May 27, 2005
Fresh off a two-week, four-country European tour with her team, Notre Dame head volleyball coach Debbie Brown headed straight to Denver this week to be honored, along with the rest of the 1980 USA Women’s Olympic Volleyball Team, at USA Volleyball’s 60th Annual Dorothy C. Boyce Awards and Recognitions Banquet on Thursday. Brown – then Debbie Landreth – was a co-captain of that squad, which did not compete in the Olympics due to a U.S. boycott.
The team was recognized during the “Boyce Moment” at the banquet in the Plaza Ballroom at the Adam’s Mark Hotel. On Friday, the 1980 team was scheduled to travel to Colorado Springs to visit their old “stomping grounds” at the United States Olympic Complex and to meet with the USA women’s head coach “Jenny” Lang Ping and the current members of the national team.
Twenty-five years ago, the Arie Selinger-coached Americans Janet Baier, Carolyn Becker, Rita Crockett, Patty Dowdell, Laurie Flachmeier, Debbie Green, Flo Hyman, Laurel Brassey, Debbie Landreth, Diane McCormick, Terry Place and Sue Woodstra were considered a favorite to win the volleyball gold medal at those Summer Games. But the USA women had their Olympic dreams shattered when the U.S. Olympic Committee’s House of Delegates at the urging of President Jimmy Carter voted to boycott the 1980 Olympiad in Moscow to protest the Soviet Union’s invasion of Afghanistan in 1979.
“There are two very appropriate reasons for honoring this team,” said USA Volleyball Chief Executive Officer, Doug Beal. “One, 25 years after the team played is a significant milestone and we ought to acknowledge their silver anniversary. Secondly, it was a team that was very much a favorite for a medal in 1980. That team could have easily been the first Olympic medal team in USA Volleyball history.

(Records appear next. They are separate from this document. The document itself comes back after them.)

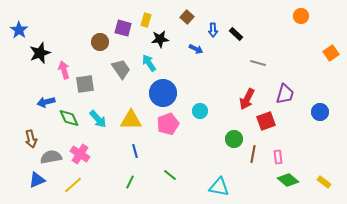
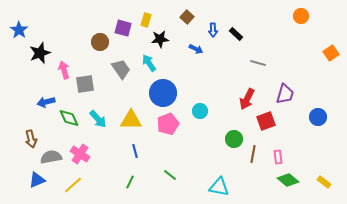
blue circle at (320, 112): moved 2 px left, 5 px down
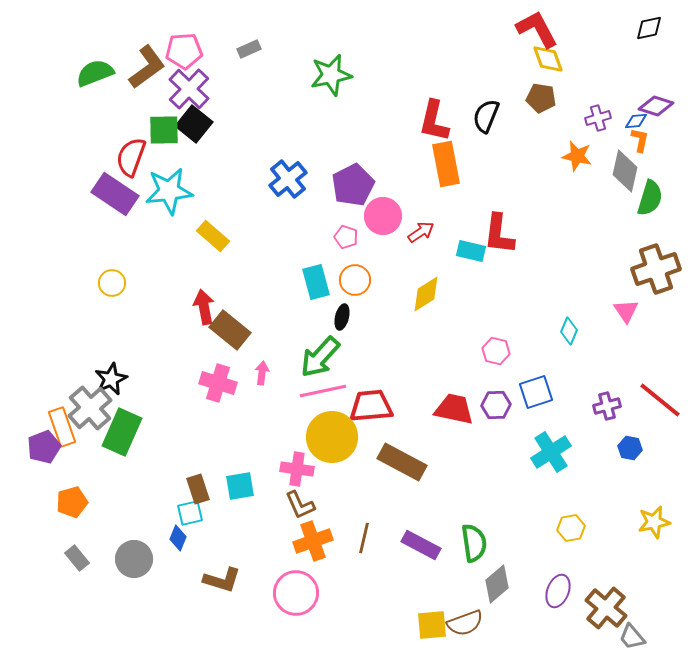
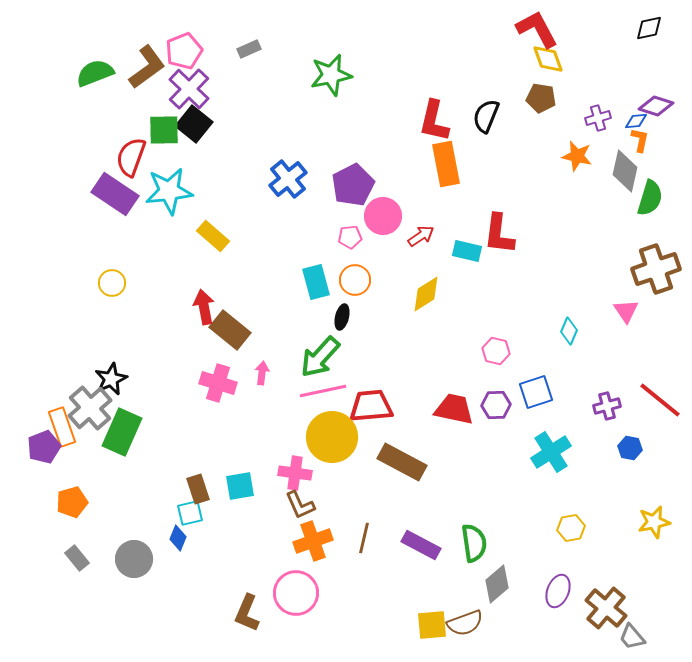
pink pentagon at (184, 51): rotated 18 degrees counterclockwise
red arrow at (421, 232): moved 4 px down
pink pentagon at (346, 237): moved 4 px right; rotated 25 degrees counterclockwise
cyan rectangle at (471, 251): moved 4 px left
pink cross at (297, 469): moved 2 px left, 4 px down
brown L-shape at (222, 580): moved 25 px right, 33 px down; rotated 96 degrees clockwise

“The Arie Selinger-led USA National Volleyball Team that emerged in the late 1970s, with such stars as Patty Dowdell, Flo Hyman, Debbie Green, Diane McCormick, Debbie Brown and Sue Woodstra, entered USA Women’s Volleyball into the world arena from which it has never retired,” recalled USA Volleyball President, Al Monaco. “When the team finished fifth at the 1978 World Championships at Leningrad (now St. Petersburg) in Russia (then the Soviet Union), the international volleyball world was surprised and those at home were thrilled and excited. That team changed the face of U.S. volleyball forever and deserves to be always remembered and honored for being the special group that it was.”